I also have an RBAlien in and it's singing! I've only had deserts on hand to try and it's been wonderful, though I will be getting some fruits soon to test.

Reactions: Like 1


----------



## Rob Fisher

Atom Bridge is a real winner! It's tops!

Reactions: Agree 1 | Winner 2


----------



## Rob Fisher

Atom in the Stormtrooper Armor C4!

Reactions: Like 1 | Winner 3


----------



## Slamphibian

That Stormtrooper C4 is looking amazing @Rob Fisher!

Reactions: Thanks 1


----------



## Halfdaft

Rob Fisher said:


> Atom in the Stormtrooper Armor C4!
> View attachment 262153


Do you know if Obey Robot will be bringing out BB doors similar to this, I could really use a black set for my labrat to keep the stormtrooper look going.


----------



## Rob Fisher

Halfdaft Customs said:


> Do you know if Obey Robot will be bringing out BB doors similar to this, I could really use a black set for my labrat to keep the stormtrooper look going.



Yes I'm sure they well!

Reactions: Thanks 1


----------



## Rob Fisher

The Atom Bridge is still my favourite BB Bridge followed by the Cloud Mods Bridge! And both are always in an Atmizoo Snail Tank!

Reactions: Like 2 | Winner 1


----------



## Rob Fisher

Still really enjoying the Atom Bridge! I find myself using it a lot of the time! It's a long time since I have had this much use out of a boro device! The Black Rose Whale with Snail Tank is housing the Atom!

Reactions: Winner 4


----------



## Rob Fisher

Still my favourite bridge of all time! A new "The One" coil from @charln is being installed for the VapeCon weekend! We are going to have a good time!

Reactions: Winner 2


----------



## Paul33

Rob Fisher said:


> Still my favourite bridge of all time! A new "The One" coil from @charln is being installed for the VapeCon weekend! We are going to have a good time!
> View attachment 266160


man you're the worst! just when i think i have cured myself of my aio infatuation you go and post things like this! this bridge looks epic!

Reactions: Agree 1


----------



## Slamphibian

Rob Fisher said:


> Still my favourite bridge of all time! A new "The One" coil from @charln is being installed for the VapeCon weekend! We are going to have a good time!
> View attachment 266160


Its an amazing bridge @Rob Fisher , I use the 3mm ID RBAliens from @charln in there and they work an absolute treat.

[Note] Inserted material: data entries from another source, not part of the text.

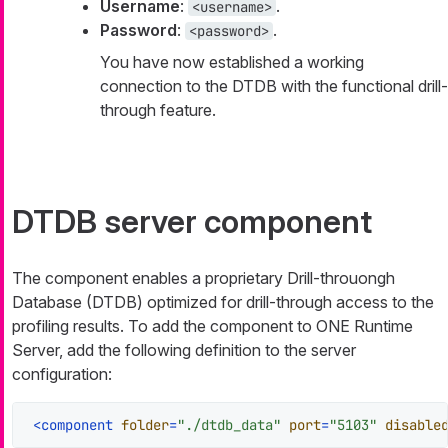
Username
:
.
<username>
Password
:
.
<password>
You have now established a working
connection to the DTDB with the functional drill-
through feature.
DTDB server component
The component enables a proprietary Drill-throuongh
Database (DTDB) optimized for drill-through access to the
profiling results. To add the component to ONE Runtime
Server, add the following definition to the server
configuration:
<
component
folder
=
"./dtdb_data"
port
=
"5103"
disable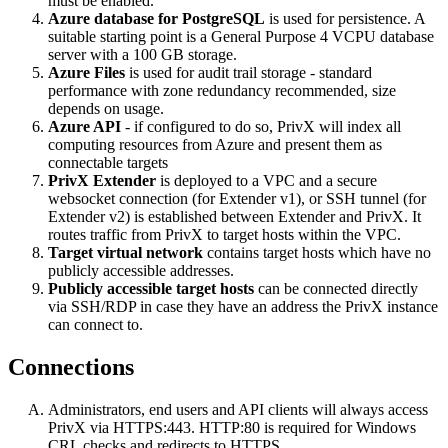
must be enabled.
Azure database for PostgreSQL
is used for persistence. A
suitable starting point is a General Purpose 4 VCPU database
server with a 100 GB storage.
Azure Files
is used for audit trail storage - standard
performance with zone redundancy recommended, size
depends on usage.
Azure API
- if configured to do so, PrivX will index all
computing resources from Azure and present them as
connectable targets
PrivX Extender
is deployed to a VPC and a secure
websocket connection (for Extender v1), or SSH tunnel (for
Extender v2) is established between Extender and PrivX. It
routes traffic from PrivX to target hosts within the VPC.
Target virtual network
contains target hosts which have no
publicly accessible addresses.
Publicly accessible target hosts
can be connected directly
via SSH/RDP in case they have an address the PrivX instance
can connect to.
Connections
Administrators, end users and API clients will always access
PrivX via HTTPS:443. HTTP:80 is required for Windows
CRL checks and redirects to HTTPS.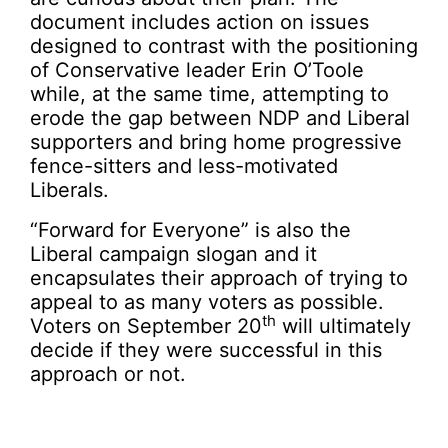
document includes action on issues
designed to contrast with the positioning
of Conservative leader Erin O’Toole
while, at the same time, attempting to
erode the gap between NDP and Liberal
supporters and bring home progressive
fence-sitters and less-motivated
Liberals.
“Forward for Everyone” is also the
Liberal campaign slogan and it
encapsulates their approach of trying to
appeal to as many voters as possible.
th
Voters on September 20
will ultimately
decide if they were successful in this
approach or not.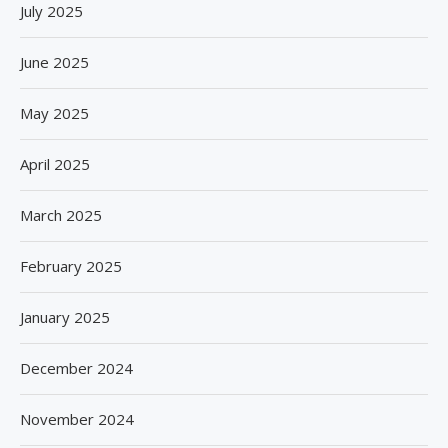
July 2025
June 2025
May 2025
April 2025
March 2025
February 2025
January 2025
December 2024
November 2024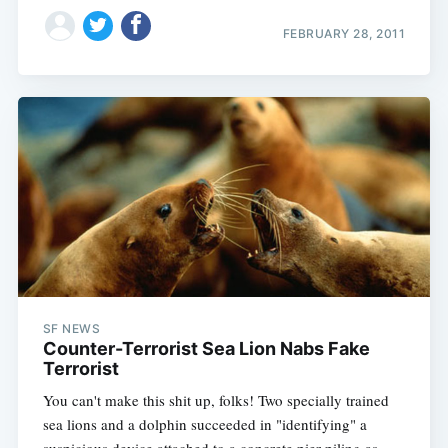
FEBRUARY 28, 2011
SF NEWS
Counter-Terrorist Sea Lion Nabs Fake
Terrorist
You can't make this shit up, folks! Two specially trained
sea lions and a dolphin succeeded in "identifying" a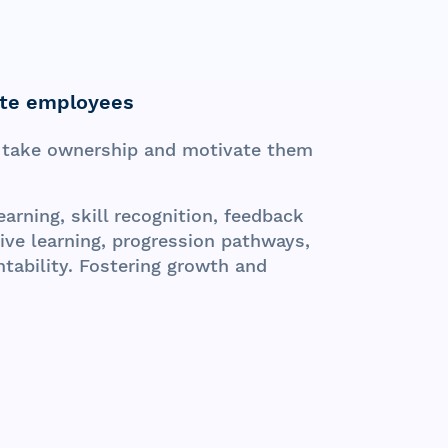
te employees
take ownership and motivate them
arning, skill recognition, feedback
ve learning, progression pathways,
ability. Fostering growth and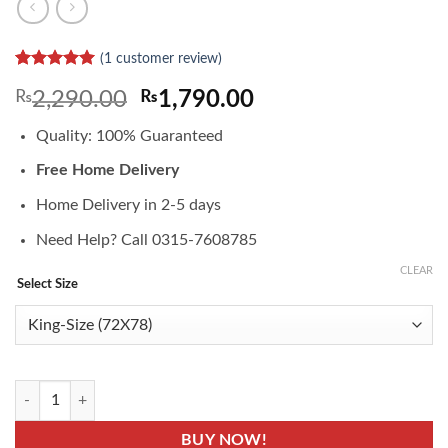
(
1
customer review)
Rated
1
5
Original
Current
₨
2,290.00
₨
1,790.00
out of 5
based on
price
price
customer
Quality: 100% Guaranteed
was:
is:
rating
₨2,290.00.
₨1,790.00.
Free Home Delivery
Home Delivery in 2-5 days
Need Help? Call 0315-7608785
CLEAR
Select Size
MP-F03- Navy Blue Waterproof Mattress Covers quantity
BUY NOW!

Flavour is great and this bridge never fails to wick perfectly.

Reactions: Winner 1


----------



## Rob Fisher

Paul33 said:


> man you're the worst! just when i think i have cured myself of my aio infatuation you go and post things like this! this bridge looks epic!

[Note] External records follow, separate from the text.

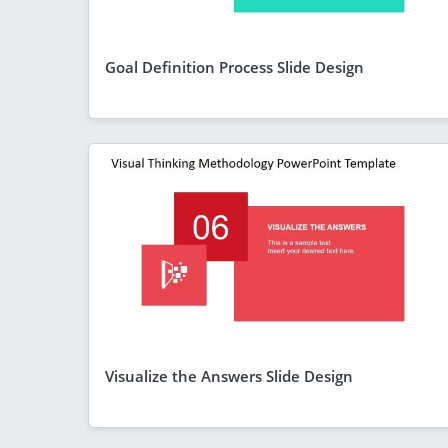
Goal Definition Process Slide Design
Visualize the Answers Slide Design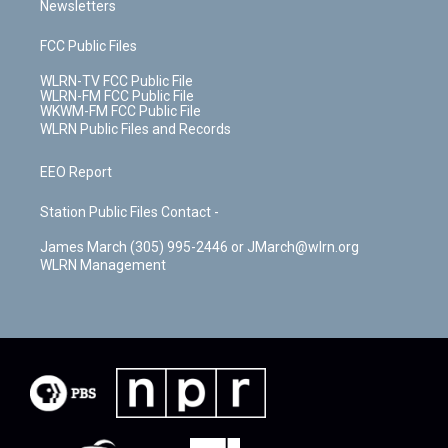
Newsletters
FCC Public Files
WLRN-TV FCC Public File
WLRN-FM FCC Public File
WKWM-FM FCC Public File
WLRN Public Files and Records
EEO Report
Station Public Files Contact -
James March (305) 995-2446 or JMarch@wlrn.org
WLRN Management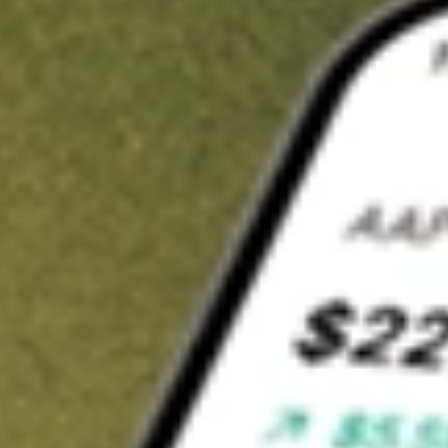
t in
GCO
on Stake
Buy GCO from US$3 brokerage
Invest in 9,500+ U.S. stocks and ETFs
Own a slice of GCO from only US$10 with fractional shares
Get started
wn for demonstrative purposes only. US$3 brokerage up to US$30,000.
related stocks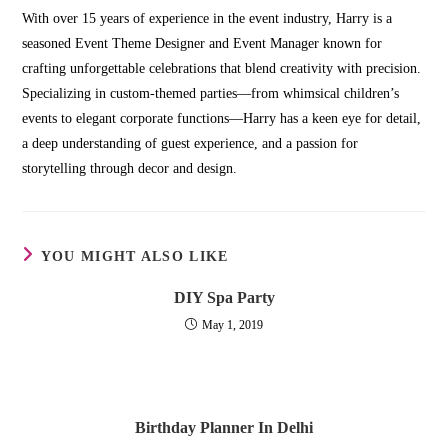
With over 15 years of experience in the event industry, Harry is a
seasoned Event Theme Designer and Event Manager known for
crafting unforgettable celebrations that blend creativity with precision.
Specializing in custom-themed parties—from whimsical children’s
events to elegant corporate functions—Harry has a keen eye for detail,
a deep understanding of guest experience, and a passion for
storytelling through decor and design.
YOU MIGHT ALSO LIKE
DIY Spa Party
May 1, 2019
Birthday Planner In Delhi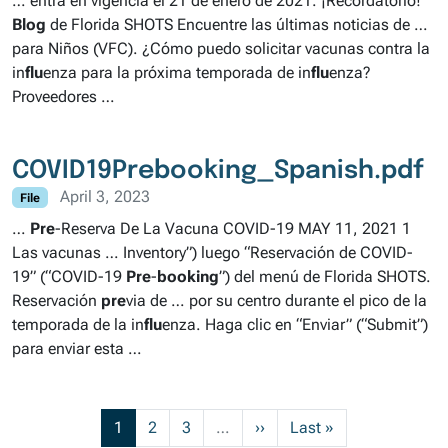
… entra en vigencia el 21 de enero de 2021. ¡Recordatorio!
Blog
de Florida SHOTS Encuentre las últimas noticias de …
para Niños (VFC). ¿Cómo puedo solicitar vacunas contra la
in
flu
enza para la próxima temporada de in
flu
enza?
Proveedores …
COVID19Prebooking_Spanish.pdf
April 3, 2023
File
…
Pre
-Reserva De La Vacuna COVID-19 MAY 11, 2021 1
Las vacunas … Inventory”) luego “Reservación de COVID-
19” (“COVID-19
Pre
-
booking
”) del menú de Florida SHOTS.
Reservación
pre
via de … por su centro durante el pico de la
temporada de la in
flu
enza. Haga clic en “Enviar” (“Submit”)
para enviar esta …
Current page
Page
Page
Next page
Last page
1
2
3
…
››
Last »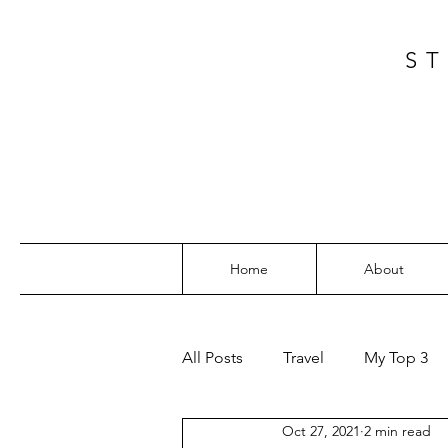
ST
Home
About
All Posts
Travel
My Top 3
Oct 27, 2021
2 min read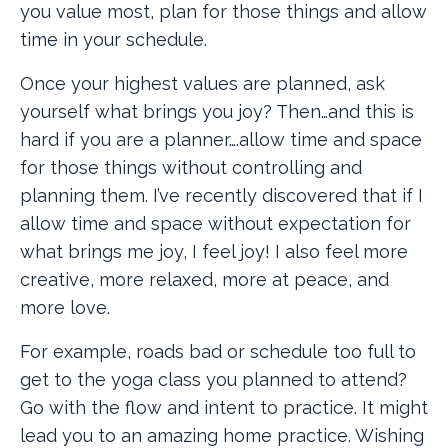
you value most, plan for those things and allow
time in your schedule.
Once your highest values are planned, ask
yourself what brings you joy? Then…and this is
hard if you are a planner….allow time and space
for those things without controlling and
planning them. I’ve recently discovered that if I
allow time and space without expectation for
what brings me joy, I feel joy! I also feel more
creative, more relaxed, more at peace, and
more love.
For example, roads bad or schedule too full to
get to the yoga class you planned to attend?
Go with the flow and intent to practice. It might
lead you to an amazing home practice. Wishing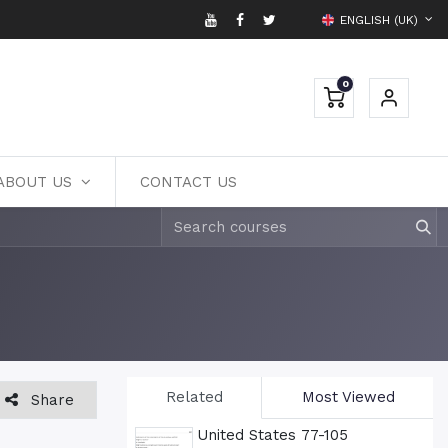
ENGLISH (UK)
0
ABOUT US
CONTACT US
Related
Most Viewed
Share
United States 77-105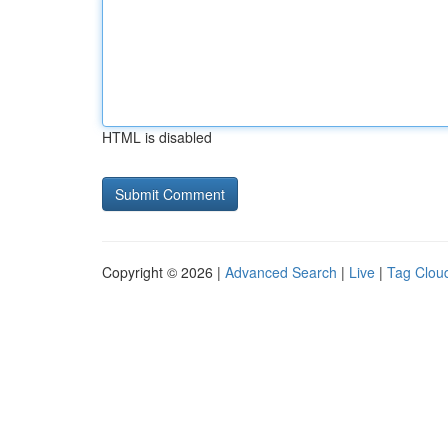
HTML is disabled
Copyright © 2026 |
Advanced Search
|
Live
|
Tag Clou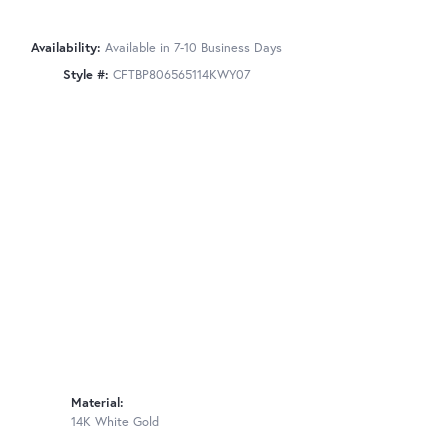
Availability:
Available in 7-10 Business Days
Style #:
CFTBP806565114KWY07
Material:
14K White Gold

@Paul33 FOMO is my main job!

Reactions: Funny 1


----------



## Rob Fisher

And of course, the Atom will be in the magnificent Hoko.E for the VapeCon weekend! Bazinga!

Reactions: Winner 2


----------



## Halfdaft

Slamphibian said:


> Its an amazing bridge @Rob Fisher , I use the 3mm ID RBAliens from @charln in there and they work an absolute treat. Flavour is great and this bridge never fails to wick perfectly.

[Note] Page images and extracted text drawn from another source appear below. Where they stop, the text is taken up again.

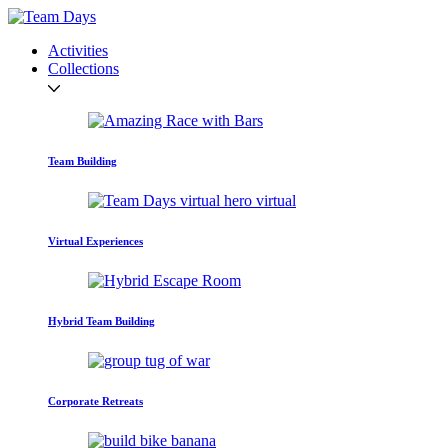
Activities
Collections
Team Building
Virtual Experiences
Hybrid Team Building
Corporate Retreats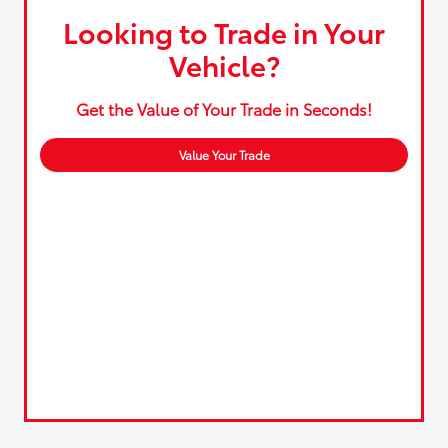
Looking to Trade in Your
Vehicle?
Get the Value of Your Trade in Seconds!
Value Your Trade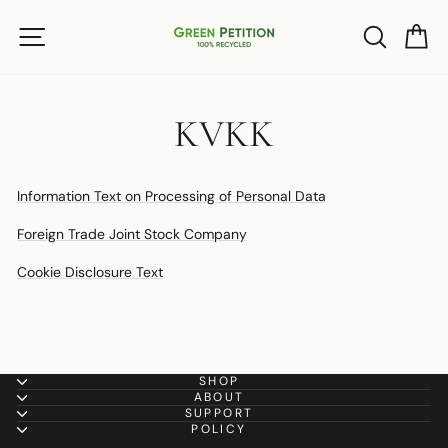
Skip
SITE NAVIGATION
SEARC
C
to
content
KVKK
Information Text on Processing of Personal Data
Foreign Trade Joint Stock Company
Cookie Disclosure Text
SHOP
ABOUT
SUPPORT
POLICY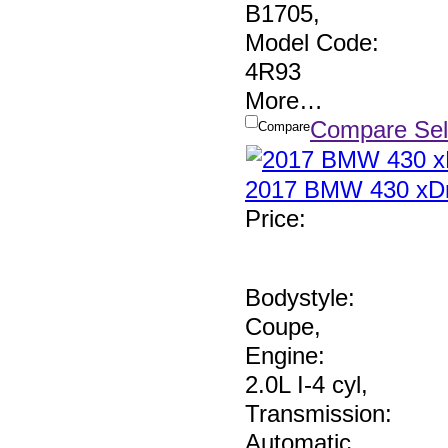
B1705
,
Model Code:
4R93
More
…
Compare Sel
Compare
2017 BMW 430 xDr
Price
:
Bodystyle:
Coupe
,
Engine:
2.0L I-4 cyl
,
Transmission:
Automatic
,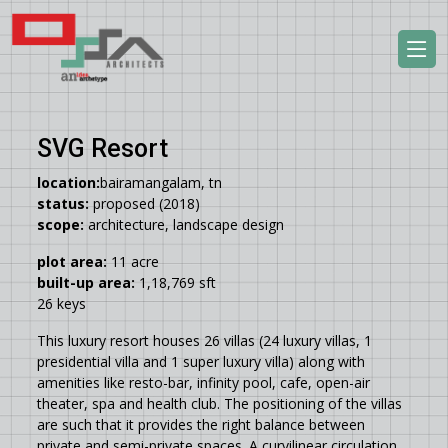
SVG Resort
location:
bairamangalam, tn
status:
proposed (2018)
scope:
architecture, landscape design
plot area:
11 acre
built-up area:
1,18,769 sft
26 keys
This luxury resort houses 26 villas (24 luxury villas, 1
presidential villa and 1 super luxury villa) along with
amenities like resto-bar, infinity pool, cafe, open-air
theater, spa and health club. The positioning of the villas
are such that it provides the right balance between
private and semi-private spaces. A curvilinear circulation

Most definitely the RBAlien is amazing in it! Though I recommend trying a 2.5mm, it's so damn good...

Reactions: Like 1


----------



## Cornelius

Rob Fisher said:


> And of course, the Atom will be in the magnificent Hoko.E for the VapeCon weekend! Bazinga!
> View attachment 266161


That is just breath taking uncle.

Reactions: Thanks 1


----------



## Silver

Rob Fisher said:


> And of course, the Atom will be in the magnificent Hoko.E for the VapeCon weekend! Bazinga!
> View attachment 266161



Held this mod in my hand at VapeCon
wow, what a creation
so small (smaller than a billet box)
and that metal work and engraving is very intricate - what a work of art!
enjoy it Rob

Reactions: Thanks 1


----------



## Halfdaft

Got a dope little upgrade for my Atom at VapeCon. Thanks so much @charln

Reactions: Winner 3


----------



## Rob Fisher

Happy Days! I nailed a second Atom today! Winner Winner Chicken Dinner! @charln for President!

Reactions: Like 1 | Winner 2


----------